Donnacha O'Brien deflects talk of retirement after retaining his crown
It was a case of 111 not out for Donnacha O'Brien at Naas on Sunday as the 21-year-old retained his champion jockey title after a prolonged duel with Colin Keane but was not talking about retirement.
O'Brien refused to comment on speculation of his retirement from the saddle, although he has already set up a training establishment in Longfield with his father Aidan confirming that the unbeaten Fancy Blue was under his wing after she won for a second time at the Curragh last month.
But the two-time champion preferred to revel in the present rather than get fixated on the future after Nobel Prize brought his tally to 111 for the campaign.
That was eight more than Keane in a historic season as it was the first time two jockeys reached a century of winners in Ireland.
"You are all absolutely mad for me to retire!" said O'Brien when asked the question. "The plan is the same as always, I will take it one year at a time and it is nice to get this one out of the way.
"I am looking forward to taking a break and thinking about things.
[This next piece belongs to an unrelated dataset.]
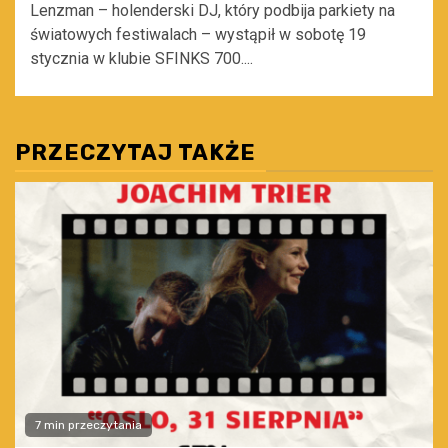
Lenzman – holenderski DJ, który podbija parkiety na
światowych festiwalach – wystąpił w sobotę 19
stycznia w klubie SFINKS 700....
PRZECZYTAJ TAKŻE
7 min przeczytania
We'll see," added O'Brien tantalisingly.
It was a wonderful weekend for the O'Brien brothers with Joseph becoming the youngest ever Breeders' Cup-winning trainer thanks to Iridessa in the Filly & Mare Turf and Donnacha completed a terrific 24 hours for the family by sealing back-to-back titles on home soil.
The champion jockey was forced to play catch-up for most of the season as Keane set a blistering pace but an impressive October return of 21 winners sealed the deal.
O'Brien said: "It was a good, old battle and I was glad to come out on top. Obviously your first championship is very special but it was great to get to back it up.
"It really did feel like a proper battle this year. I don't know what Colin made of it all, but I found that whenever I wasn't riding in a race I would be looking out for whatever Colin was riding and see how he is getting on. In the last few weeks it felt as though we were both riding to beat each other so it really did feel like a good, old battle and I enjoyed it."
O'Brien was full of praise for the runner-up who made him pull out all the stops to defend his title.
"For both of us to ride over 100 winners shows how good of a rider Colin is too. He wouldn't have the ammunition I have, so for him to ride so many winners is a credit to him," said the champion jockey.
Pressed whether or not he is ruling out a third championship, O'Brien replied: "I'm not saying anything."
Keane, the 2017 champion, was unable to regain his title but it was not for a lack of effort as his 103 winners was the highest total ever posted by a runner-up.
The 25-year-old was focusing on the positives of the season and singled out Siskin's Group 1 success in the Phoenix Stakes at the Curragh in August as his personal highlight.
"It was a tough battle. It didn't quite come off but we have still had a great year. To break 100 winners and to have our first domestic Group 1 winner was brilliant, and we won the first million pound Ebor as well so, all in all, it has been a great year. Obviously, it would have been great to be champion jockey again, but Donnacha is a deserving winner. We both rode over 100 winners so I can't complain," said Keane.
He added: "At the end of it all Donnacha deserved it. He has to work very hard on his weight so fair dues to him, he deserves it.
"Siskin has to be the highlight. Just the way he improved from run to run."
Reflecting on Siskin's withdrawal from the Middle Park Stakes after he reared up in the stalls, Keane added: "It was a shock what he did at Newmarket, it was more of a shock than a disappointment as the one thing we could always count on was his attitude and his behaviour.
"It was completely out of character for him to do that but hopefully we have something to dream about over the winter."